Au Canada, comme dans la plupart des pays développés, la terre joue un rôle central dans le développement économique, en plus de former l’assise d’une foule d’activités, dont l’exploitation des ressources naturelles, le tourisme, l’industrie et l’agriculture. Elle figure parmi les moyens les plus courants de s’enrichir et, selon la Banque mondiale, compose la moitié, voire les trois quarts de la richesse de la majorité des économies[1]. Dans la mesure où elle est développée de manière durable, gérée efficacement et réglementée rigoureusement, la terre est un puissant actif économique et un moteur de croissance important.

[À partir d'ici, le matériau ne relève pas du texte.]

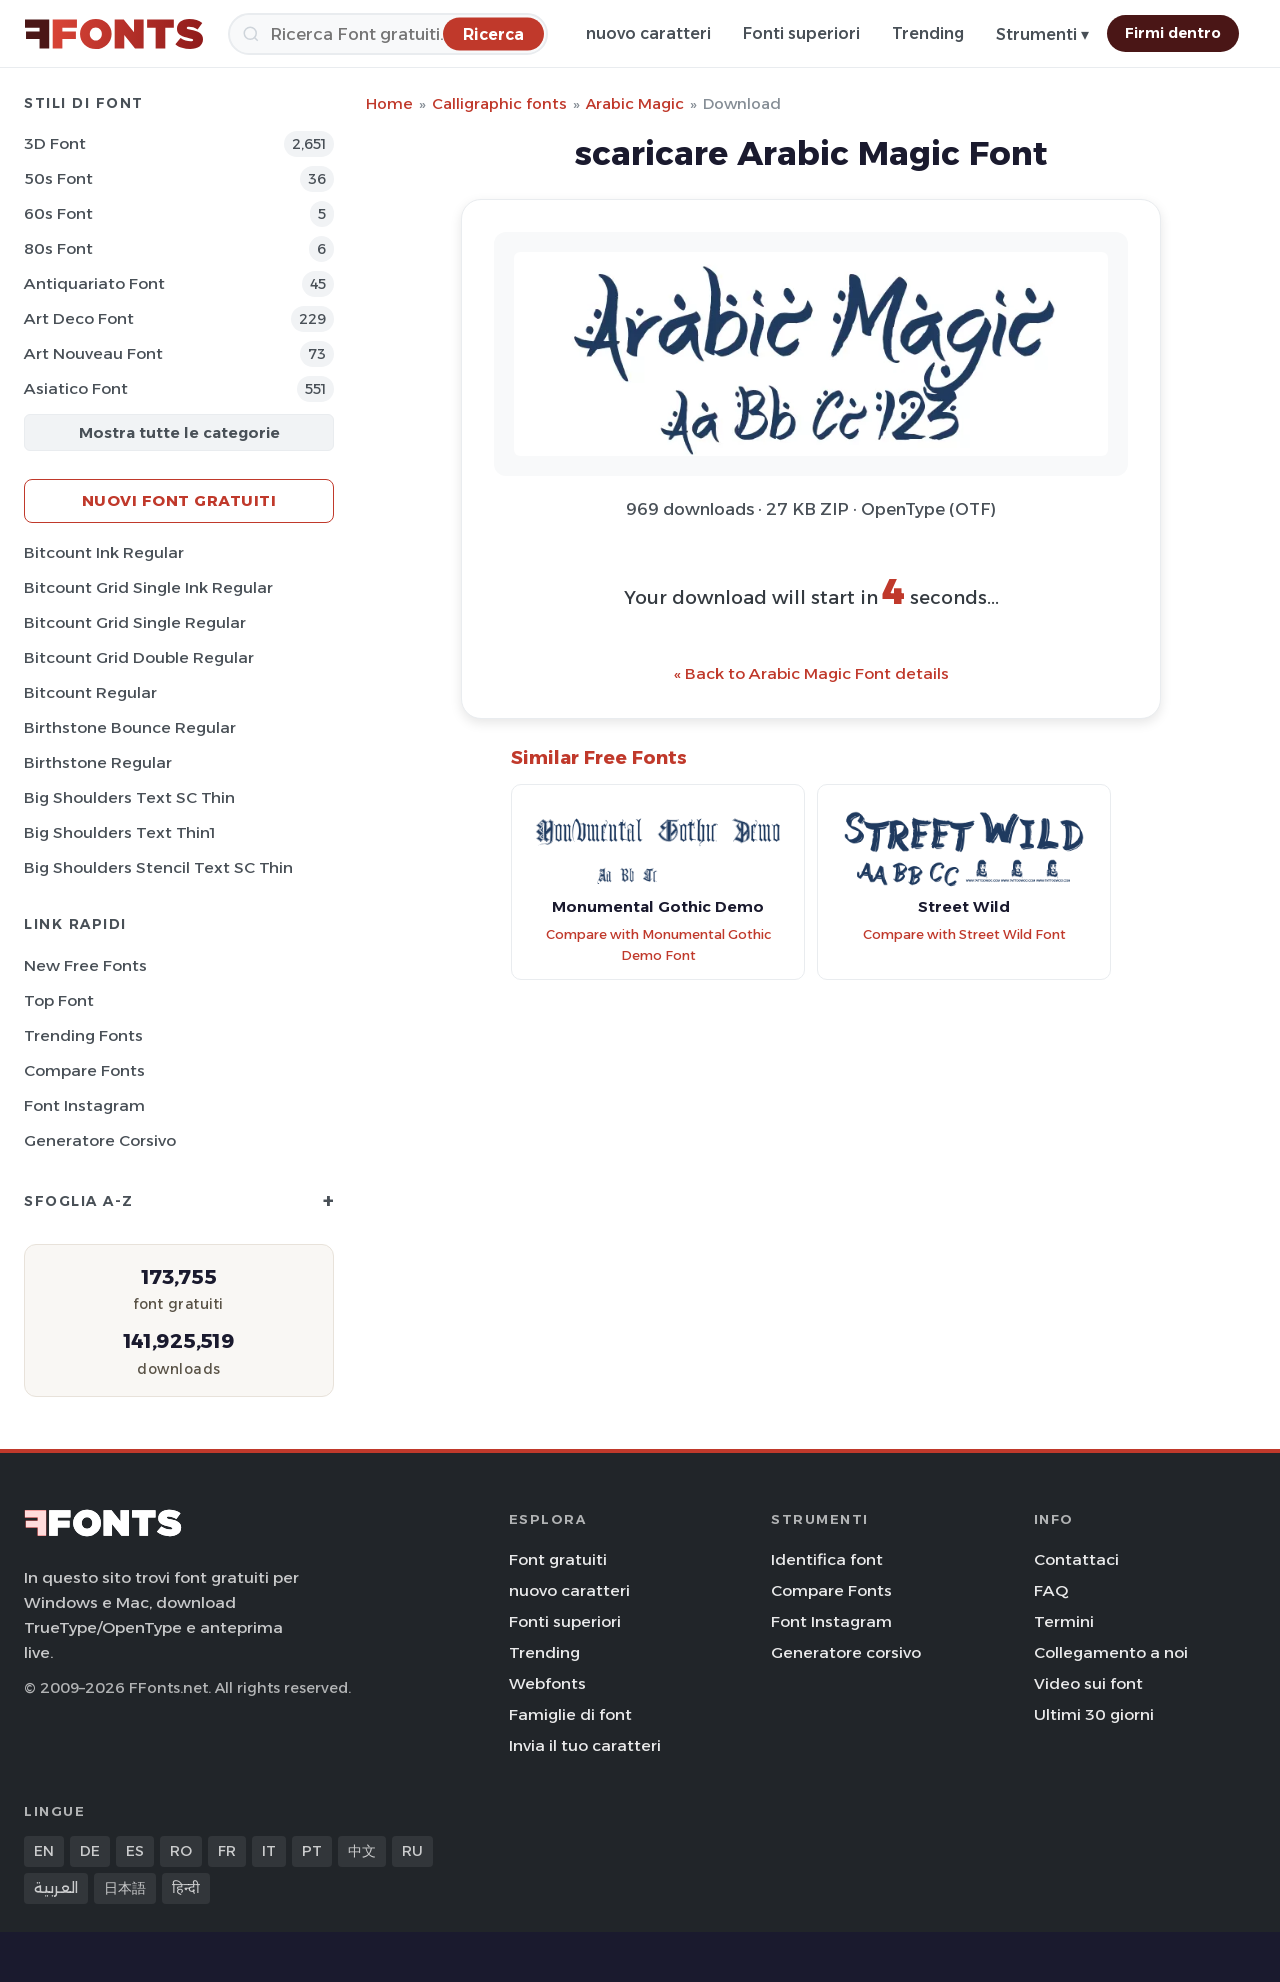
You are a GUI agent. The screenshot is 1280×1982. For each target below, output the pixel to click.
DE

Ce constat vaut aussi pour les Premières nations du Canada, dont l’assise territoriale de réserve totalise près de 3,8 millions d’hectares[2] et devrait s’élargir d’un autre 1,1 million d’hectares à l’issue des ententes de revendications territoriales et des accords sur les droits fonciers issus de traités[3]. L’élargissement de l’assise territoriale promet d’offrir d’importants débouchés pour les Premières nations. Dans le budget de 2013, le gouvernement fédéral a prévu des investissements de plus de 650 milliards de dollars en 10 ans dans plus de 600 grands projets d’exploitation des ressources[4]. Et presque tous ces projets doivent être réalisés en territoire autochtone ou à proximité, ouvrant ainsi la voie à des retombées économiques substantielles.

Chez les décideurs et les dirigeants des Premières nations, tous reconnaissent que la propriété des terres n’est pas, en soi, un gage de réussite économique. Il faut gérer la terre de manière à exploiter son plein potentiel économique, social et culturel. Si elles ne disposent pas de la capacité et des outils nécessaires pour développer et utiliser leurs terres de façon durable, les Premières nations verront considérablement s’affaiblir leurs possibilités d’améliorer leur situation socioéconomique.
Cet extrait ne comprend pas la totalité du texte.